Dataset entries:
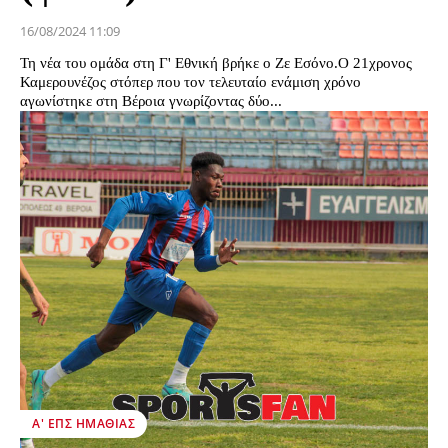
16/08/2024 11:09
Τη νέα του ομάδα στη Γ' Εθνική βρήκε ο Ζε Εσόνο.Ο 21χρονος
Καμερουνέζος στόπερ που τον τελευταίο ενάμιση χρόνο
αγωνίστηκε στη Βέροια γνωρίζοντας δύο...
Α' ΕΠΣ ΗΜΑΘΊΑΣ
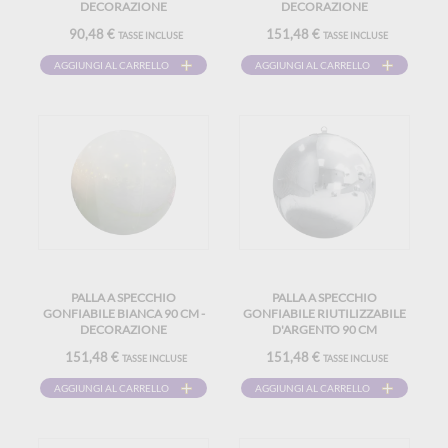
DECORAZIONE
DECORAZIONE
RIUTILIZZABILE
RIUTILIZZABILE
90,48 €
151,48 €
TASSE INCLUSE
TASSE INCLUSE
AGGIUNGI AL CARRELLO
AGGIUNGI AL CARRELLO
PALLA A SPECCHIO
PALLA A SPECCHIO
GONFIABILE BIANCA 90 CM -
GONFIABILE RIUTILIZZABILE
DECORAZIONE
D'ARGENTO 90 CM
RIUTILIZZABILE
151,48 €
151,48 €
TASSE INCLUSE
TASSE INCLUSE
AGGIUNGI AL CARRELLO
AGGIUNGI AL CARRELLO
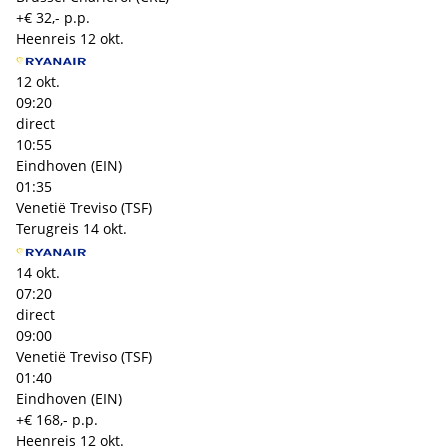
+€ 32,- p.p.
Heenreis
12 okt.
12 okt.
09:20
direct
10:55
Eindhoven (EIN)
01:35
Venetië Treviso (TSF)
Terugreis
14 okt.
14 okt.
07:20
direct
09:00
Venetië Treviso (TSF)
01:40
Eindhoven (EIN)
+€ 168,- p.p.
Heenreis
12 okt.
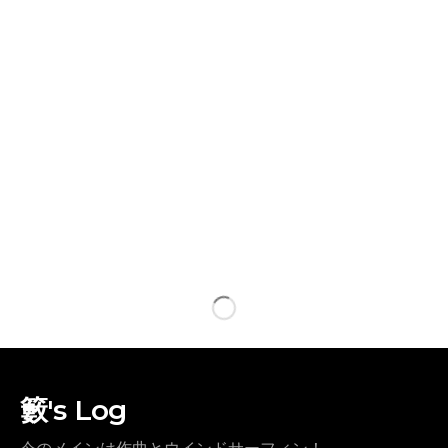
籔's Log
今のメインは作曲とウインドサーフィン！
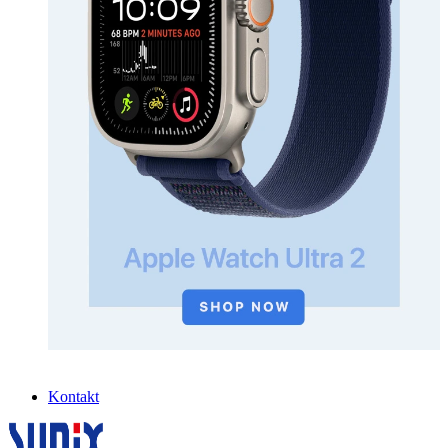
Kontakt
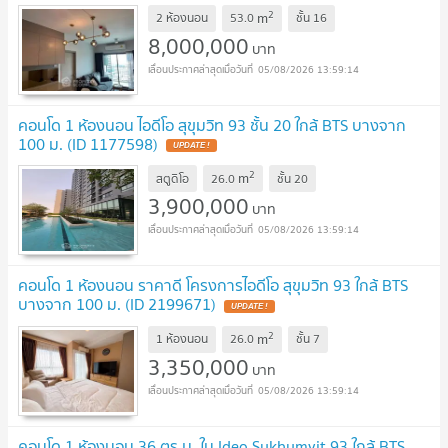
2
m
2 ห้องนอน
53.0
ชั้น
16
8,000,000
บาท
05/08/2026 13:59:14
คอนโด 1 ห้องนอน ไอดีโอ สุขุมวิท 93 ชั้น 20 ใกล้ BTS บางจาก
100 ม. (ID 1177598)
2
m
สตูดิโอ
26.0
ชั้น
20
3,900,000
บาท
05/08/2026 13:59:14
คอนโด 1 ห้องนอน ราคาดี โครงการไอดีโอ สุขุมวิท 93 ใกล้ BTS
บางจาก 100 ม. (ID 2199671)
2
m
1 ห้องนอน
26.0
ชั้น
7
3,350,000
บาท
05/08/2026 13:59:14
คอนโด 1 ห้องนอน 36 ตร.ม. ใน Ideo Sukhumvit 93 ใกล้ BTS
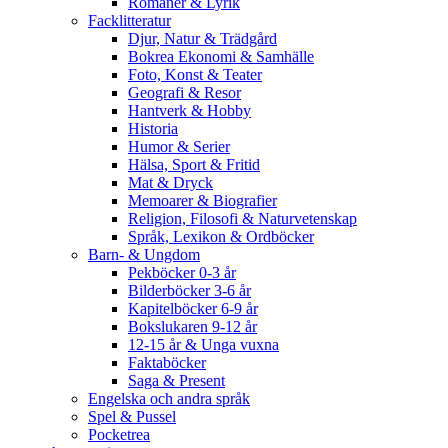
Romaner & Lyrik
Facklitteratur
Djur, Natur & Trädgård
Bokrea Ekonomi & Samhälle
Foto, Konst & Teater
Geografi & Resor
Hantverk & Hobby
Historia
Humor & Serier
Hälsa, Sport & Fritid
Mat & Dryck
Memoarer & Biografier
Religion, Filosofi & Naturvetenskap
Språk, Lexikon & Ordböcker
Barn- & Ungdom
Pekböcker 0-3 år
Bilderböcker 3-6 år
Kapitelböcker 6-9 år
Bokslukaren 9-12 år
12-15 år & Unga vuxna
Faktaböcker
Saga & Present
Engelska och andra språk
Spel & Pussel
Pocketrea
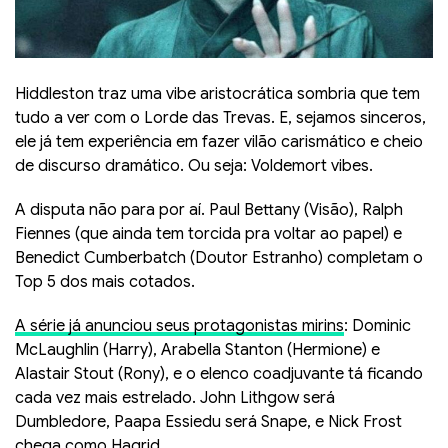
Hiddleston traz uma vibe aristocrática sombria que tem
tudo a ver com o Lorde das Trevas. E, sejamos sinceros,
ele já tem experiência em fazer vilão carismático e cheio
de discurso dramático. Ou seja: Voldemort vibes.
A disputa não para por aí. Paul Bettany (Visão), Ralph
Fiennes (que ainda tem torcida pra voltar ao papel) e
Benedict Cumberbatch (Doutor Estranho) completam o
Top 5 dos mais cotados.
A série já anunciou seus protagonistas mirins
: Dominic
McLaughlin (Harry), Arabella Stanton (Hermione) e
Alastair Stout (Rony), e o elenco coadjuvante tá ficando
cada vez mais estrelado. John Lithgow será
Dumbledore, Paapa Essiedu será Snape, e Nick Frost
chega como Hagrid.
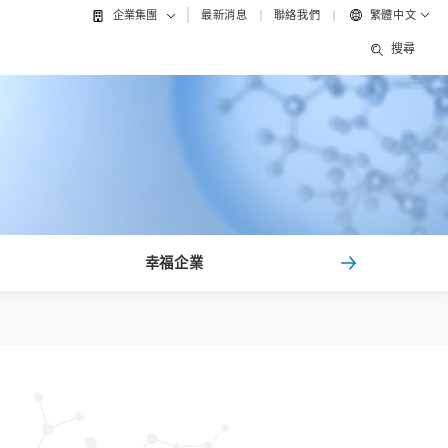
最新消息
聯絡我們
繁體中文
企業集團
搜尋
幸福企業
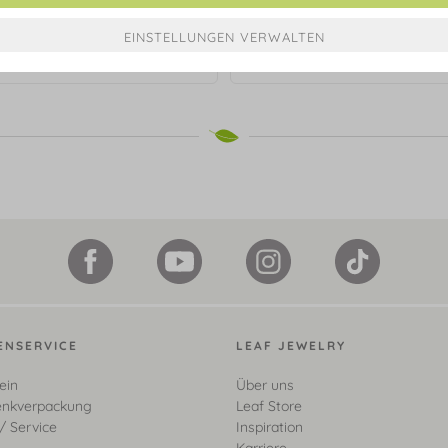
tte Clover, 18 Karat Gelbgold
Fußkette ANCHOR, 18 K Gel
vergoldet
vergoldet
€ 69,90*
€ 59,90*
ENSERVICE
LEAF JEWELRY
ein
Über uns
nkverpackung
Leaf Store
/ Service
Inspiration
Karriere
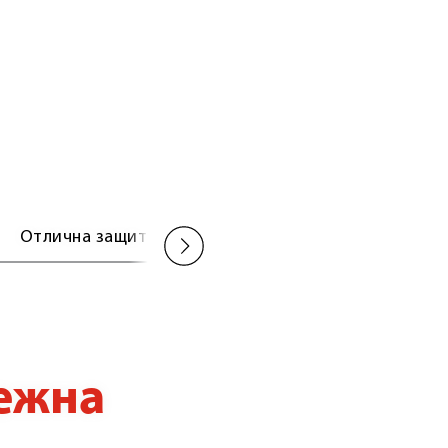
Отлична защита срещу аквапланинг
ежна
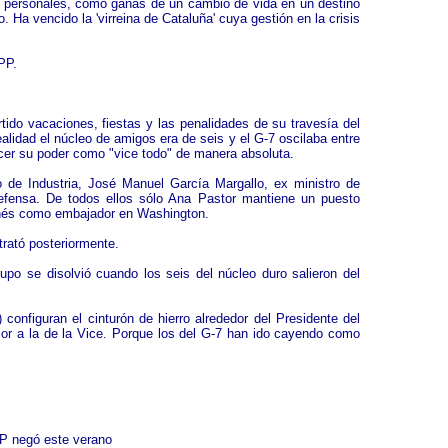
s personales, como ganas de un cambio de vida en un destino
Ha vencido la 'virreina de Cataluña' cuya gestión en la crisis
PP.
ido vacaciones, fiestas y las penalidades de su travesía del
alidad el núcleo de amigos era de seis y el G-7 oscilaba entre
rcer su poder como "vice todo" de manera absoluta.
 de Industria, José Manuel García Margallo, ex ministro de
Defensa. De todos ellos sólo Ana Pastor mantiene un puesto
renés como embajador en Washington.
trató posteriormente.
grupo se disolvió cuando los seis del núcleo duro salieron del
nfiguran el cinturón de hierro alrededor del Presidente del
ior a la de la Vice. Porque los del G-7 han ido cayendo como
PP negó este verano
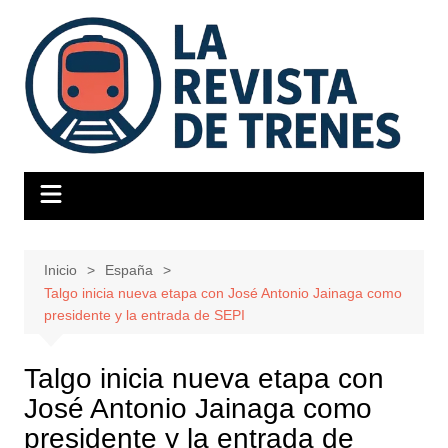
Saltar
al
contenido
Inicio
España
Talgo inicia nueva etapa con José Antonio Jainaga como
presidente y la entrada de SEPI
Talgo inicia nueva etapa con
José Antonio Jainaga como
presidente y la entrada de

DIRECTIONS: Go through the records and repeat each one exactly, skipping anything that is a picture.

PROBLEM SOLUTION:
16/08/2024 11:09
Τη νέα του ομάδα στη Γ' Εθνική βρήκε ο Ζε Εσόνο.Ο 21χρονος
Καμερουνέζος στόπερ που τον τελευταίο ενάμιση χρόνο
αγωνίστηκε στη Βέροια γνωρίζοντας δύο...
Α' ΕΠΣ ΗΜΑΘΊΑΣ
DECORAZIONE
DECORAZIONE
RIUTILIZZABILE
RIUTILIZZABILE
90,48 €
151,48 €
TASSE INCLUSE
TASSE INCLUSE
AGGIUNGI AL CARRELLO
AGGIUNGI AL CARRELLO
PALLA A SPECCHIO
PALLA A SPECCHIO
GONFIABILE BIANCA 90 CM -
GONFIABILE RIUTILIZZABILE
DECORAZIONE
D'ARGENTO 90 CM
RIUTILIZZABILE
151,48 €
151,48 €
TASSE INCLUSE
TASSE INCLUSE
AGGIUNGI AL CARRELLO
AGGIUNGI AL CARRELLO
+€ 32,- p.p.
Heenreis
12 okt.
12 okt.
09:20
direct
10:55
Eindhoven (EIN)
01:35
Venetië Treviso (TSF)
Terugreis
14 okt.
14 okt.
07:20
direct
09:00
Venetië Treviso (TSF)
01:40
Eindhoven (EIN)
+€ 168,- p.p.
Heenreis
12 okt.
籔's Log
今のメインは作曲とウインドサーフィン！
Kontakt
2
m
2 ห้องนอน
53.0
ชั้น
16
8,000,000
บาท
05/08/2026 13:59:14
คอนโด 1 ห้องนอน ไอดีโอ สุขุมวิท 93 ชั้น 20 ใกล้ BTS บางจาก
100 ม. (ID 1177598)
2
m
สตูดิโอ
26.0
ชั้น
20
3,900,000
บาท
05/08/2026 13:59:14
คอนโด 1 ห้องนอน ราคาดี โครงการไอดีโอ สุขุมวิท 93 ใกล้ BTS
บางจาก 100 ม. (ID 2199671)
2
m
1 ห้องนอน
26.0
ชั้น
7
3,350,000
บาท
05/08/2026 13:59:14
คอนโด 1 ห้องนอน 36 ตร.ม. ใน Ideo Sukhumvit 93 ใกล้ BTS
Romaner & Lyrik
Facklitteratur
Djur, Natur & Trädgård
Bokrea Ekonomi & Samhälle
Foto, Konst & Teater
Geografi & Resor
Hantverk & Hobby
Historia
Humor & Serier
Hälsa, Sport & Fritid
Mat & Dryck
Memoarer & Biografier
Religion, Filosofi & Naturvetenskap
Språk, Lexikon & Ordböcker
Barn- & Ungdom
Pekböcker 0-3 år
Bilderböcker 3-6 år
Kapitelböcker 6-9 år
Bokslukaren 9-12 år
12-15 år & Unga vuxna
Faktaböcker
Saga & Present
Engelska och andra språk
Spel & Pussel
Pocketrea
Hiddleston traz uma vibe aristocrática sombria que tem
tudo a ver com o Lorde das Trevas. E, sejamos sinceros,
ele já tem experiência em fazer vilão carismático e cheio
de discurso dramático. Ou seja: Voldemort vibes.
A disputa não para por aí. Paul Bettany (Visão), Ralph
Fiennes (que ainda tem torcida pra voltar ao papel) e
Benedict Cumberbatch (Doutor Estranho) completam o
Top 5 dos mais cotados.
A série já anunciou seus protagonistas mirins
: Dominic
McLaughlin (Harry), Arabella Stanton (Hermione) e
Alastair Stout (Rony), e o elenco coadjuvante tá ficando
cada vez mais estrelado. John Lithgow será
Dumbledore, Paapa Essiedu será Snape, e Nick Frost
chega como Hagrid.
最新消息
聯絡我們
繁體中文
企業集團
搜尋
幸福企業
tte Clover, 18 Karat Gelbgold
Fußkette ANCHOR, 18 K Gel
vergoldet
vergoldet
€ 69,90*
€ 59,90*
ENSERVICE
LEAF JEWELRY
ein
Über uns
nkverpackung
Leaf Store
/ Service
Inspiration
Karriere
Отлична защита срещу аквапланинг
ежна
s personales, como ganas de un cambio de vida en un destino
Ha vencido la 'virreina de Cataluña' cuya gestión en la crisis
PP.
ido vacaciones, fiestas y las penalidades de su travesía del
alidad el núcleo de amigos era de seis y el G-7 oscilaba entre
rcer su poder como "vice todo" de manera absoluta.
 de Industria, José Manuel García Margallo, ex ministro de
Defensa. De todos ellos sólo Ana Pastor mantiene un puesto
renés como embajador en Washington.
trató posteriormente.
grupo se disolvió cuando los seis del núcleo duro salieron del
nfiguran el cinturón de hierro alrededor del Presidente del
ior a la de la Vice. Porque los del G-7 han ido cayendo como
PP negó este verano
Saltar
al
contenido
Inicio
España
Talgo inicia nueva etapa con José Antonio Jainaga como
presidente y la entrada de SEPI
Talgo inicia nueva etapa con
José Antonio Jainaga como
presidente y la entrada de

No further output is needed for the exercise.